Aim of the exercise:
Pick the lines holding the string "weekday" out of the records and copy them.

Stored dataset items:
++++++++++
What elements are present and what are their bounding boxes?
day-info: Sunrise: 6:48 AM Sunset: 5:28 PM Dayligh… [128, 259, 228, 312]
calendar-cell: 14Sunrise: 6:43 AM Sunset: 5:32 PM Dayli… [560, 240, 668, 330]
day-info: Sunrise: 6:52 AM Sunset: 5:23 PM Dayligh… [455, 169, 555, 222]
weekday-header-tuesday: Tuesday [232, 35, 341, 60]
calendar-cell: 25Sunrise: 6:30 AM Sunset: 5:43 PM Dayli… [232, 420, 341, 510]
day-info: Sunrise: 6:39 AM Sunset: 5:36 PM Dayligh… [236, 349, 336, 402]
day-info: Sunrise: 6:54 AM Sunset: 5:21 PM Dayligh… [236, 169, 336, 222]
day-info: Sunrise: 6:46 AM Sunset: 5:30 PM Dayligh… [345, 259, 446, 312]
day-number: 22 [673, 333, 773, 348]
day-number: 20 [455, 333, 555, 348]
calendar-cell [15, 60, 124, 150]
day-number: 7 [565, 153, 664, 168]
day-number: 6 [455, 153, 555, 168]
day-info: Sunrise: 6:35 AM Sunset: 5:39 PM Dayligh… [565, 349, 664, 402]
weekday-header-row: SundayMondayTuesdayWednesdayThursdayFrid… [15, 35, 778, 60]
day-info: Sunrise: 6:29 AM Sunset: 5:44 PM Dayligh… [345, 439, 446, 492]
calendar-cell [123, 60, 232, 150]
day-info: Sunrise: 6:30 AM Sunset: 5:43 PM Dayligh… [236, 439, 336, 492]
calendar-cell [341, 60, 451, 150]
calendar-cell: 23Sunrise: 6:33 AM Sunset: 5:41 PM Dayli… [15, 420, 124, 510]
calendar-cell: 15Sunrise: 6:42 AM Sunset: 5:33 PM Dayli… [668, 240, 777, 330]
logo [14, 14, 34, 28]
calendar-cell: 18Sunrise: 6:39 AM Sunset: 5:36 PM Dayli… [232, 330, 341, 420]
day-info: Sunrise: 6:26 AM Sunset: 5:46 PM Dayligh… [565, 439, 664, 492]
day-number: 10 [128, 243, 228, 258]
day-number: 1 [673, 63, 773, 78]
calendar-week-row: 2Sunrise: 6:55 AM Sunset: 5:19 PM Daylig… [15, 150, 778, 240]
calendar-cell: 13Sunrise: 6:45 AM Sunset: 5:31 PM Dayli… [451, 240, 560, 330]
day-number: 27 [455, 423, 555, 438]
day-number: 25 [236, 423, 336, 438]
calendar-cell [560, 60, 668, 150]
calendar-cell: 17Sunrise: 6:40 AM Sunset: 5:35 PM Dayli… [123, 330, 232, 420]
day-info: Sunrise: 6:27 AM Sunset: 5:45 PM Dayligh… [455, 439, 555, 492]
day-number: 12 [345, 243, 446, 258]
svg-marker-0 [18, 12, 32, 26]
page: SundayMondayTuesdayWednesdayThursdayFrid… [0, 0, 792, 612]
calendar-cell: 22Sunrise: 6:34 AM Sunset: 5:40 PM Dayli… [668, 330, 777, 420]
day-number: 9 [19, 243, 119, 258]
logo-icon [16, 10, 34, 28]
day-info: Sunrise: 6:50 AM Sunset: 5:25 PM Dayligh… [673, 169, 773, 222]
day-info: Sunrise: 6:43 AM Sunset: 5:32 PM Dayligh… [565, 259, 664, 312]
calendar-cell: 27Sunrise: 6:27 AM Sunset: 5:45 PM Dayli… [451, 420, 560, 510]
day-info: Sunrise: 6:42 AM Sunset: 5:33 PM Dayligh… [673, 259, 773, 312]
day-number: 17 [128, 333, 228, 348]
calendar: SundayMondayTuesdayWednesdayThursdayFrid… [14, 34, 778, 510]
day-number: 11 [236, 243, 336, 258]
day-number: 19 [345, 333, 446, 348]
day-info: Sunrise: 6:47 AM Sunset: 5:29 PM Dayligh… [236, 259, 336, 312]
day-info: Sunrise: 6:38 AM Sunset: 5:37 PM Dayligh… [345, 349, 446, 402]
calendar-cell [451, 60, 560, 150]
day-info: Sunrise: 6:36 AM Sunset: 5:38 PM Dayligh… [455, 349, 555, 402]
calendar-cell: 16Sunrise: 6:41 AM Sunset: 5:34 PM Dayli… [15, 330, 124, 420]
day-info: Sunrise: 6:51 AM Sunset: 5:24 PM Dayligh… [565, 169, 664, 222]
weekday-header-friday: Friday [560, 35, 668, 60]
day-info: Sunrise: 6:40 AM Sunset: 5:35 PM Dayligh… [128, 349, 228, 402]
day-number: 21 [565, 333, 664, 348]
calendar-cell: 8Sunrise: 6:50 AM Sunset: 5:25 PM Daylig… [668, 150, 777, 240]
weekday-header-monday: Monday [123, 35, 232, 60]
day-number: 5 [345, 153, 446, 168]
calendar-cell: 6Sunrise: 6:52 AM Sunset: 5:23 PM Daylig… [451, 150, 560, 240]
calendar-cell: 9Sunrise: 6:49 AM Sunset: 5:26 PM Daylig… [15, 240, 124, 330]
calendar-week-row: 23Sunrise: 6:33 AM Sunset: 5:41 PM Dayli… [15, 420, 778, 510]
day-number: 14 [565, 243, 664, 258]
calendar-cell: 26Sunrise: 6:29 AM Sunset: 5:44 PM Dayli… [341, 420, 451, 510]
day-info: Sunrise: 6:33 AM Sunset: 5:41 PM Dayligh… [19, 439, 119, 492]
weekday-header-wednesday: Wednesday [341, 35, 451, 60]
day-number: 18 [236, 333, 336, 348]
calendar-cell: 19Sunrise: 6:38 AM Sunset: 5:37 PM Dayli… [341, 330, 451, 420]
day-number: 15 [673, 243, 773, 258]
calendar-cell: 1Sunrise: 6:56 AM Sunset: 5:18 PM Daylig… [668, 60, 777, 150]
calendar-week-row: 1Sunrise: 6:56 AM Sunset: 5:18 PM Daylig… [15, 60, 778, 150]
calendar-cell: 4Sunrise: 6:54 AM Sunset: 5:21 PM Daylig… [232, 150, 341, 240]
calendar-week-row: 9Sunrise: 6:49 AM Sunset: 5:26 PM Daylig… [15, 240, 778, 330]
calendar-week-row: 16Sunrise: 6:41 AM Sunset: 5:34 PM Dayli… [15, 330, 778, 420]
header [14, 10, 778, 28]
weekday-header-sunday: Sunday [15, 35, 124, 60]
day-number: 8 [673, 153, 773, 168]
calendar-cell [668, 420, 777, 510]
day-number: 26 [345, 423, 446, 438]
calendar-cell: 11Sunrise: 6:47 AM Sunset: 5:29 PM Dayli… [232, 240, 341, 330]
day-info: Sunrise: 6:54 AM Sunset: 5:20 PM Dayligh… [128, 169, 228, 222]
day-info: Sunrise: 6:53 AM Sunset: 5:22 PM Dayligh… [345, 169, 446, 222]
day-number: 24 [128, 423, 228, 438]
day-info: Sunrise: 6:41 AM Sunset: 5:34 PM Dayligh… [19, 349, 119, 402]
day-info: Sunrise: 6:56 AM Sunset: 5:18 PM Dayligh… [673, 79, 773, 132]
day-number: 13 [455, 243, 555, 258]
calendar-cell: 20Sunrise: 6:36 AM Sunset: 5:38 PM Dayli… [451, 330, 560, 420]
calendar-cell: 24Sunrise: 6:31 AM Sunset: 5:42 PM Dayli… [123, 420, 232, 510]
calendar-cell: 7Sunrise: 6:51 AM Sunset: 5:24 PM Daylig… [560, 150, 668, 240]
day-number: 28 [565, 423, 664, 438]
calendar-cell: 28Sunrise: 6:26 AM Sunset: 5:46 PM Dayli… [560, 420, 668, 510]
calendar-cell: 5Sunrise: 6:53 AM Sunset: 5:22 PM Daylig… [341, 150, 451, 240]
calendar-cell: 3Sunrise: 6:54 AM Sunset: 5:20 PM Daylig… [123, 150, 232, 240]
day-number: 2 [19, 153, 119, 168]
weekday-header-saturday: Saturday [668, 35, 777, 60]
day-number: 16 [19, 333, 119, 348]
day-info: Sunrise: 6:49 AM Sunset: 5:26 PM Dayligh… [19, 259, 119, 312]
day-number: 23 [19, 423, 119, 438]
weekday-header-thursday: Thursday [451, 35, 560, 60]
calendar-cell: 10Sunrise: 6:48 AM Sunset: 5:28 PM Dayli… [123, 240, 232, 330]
++++++++++
Task result:
weekday-header-tuesday: Tuesday [232, 35, 341, 60]
weekday-header-row: SundayMondayTuesdayWednesdayThursdayFrid… [15, 35, 778, 60]
weekday-header-friday: Friday [560, 35, 668, 60]
weekday-header-monday: Monday [123, 35, 232, 60]
weekday-header-wednesday: Wednesday [341, 35, 451, 60]
weekday-header-sunday: Sunday [15, 35, 124, 60]
weekday-header-saturday: Saturday [668, 35, 777, 60]
weekday-header-thursday: Thursday [451, 35, 560, 60]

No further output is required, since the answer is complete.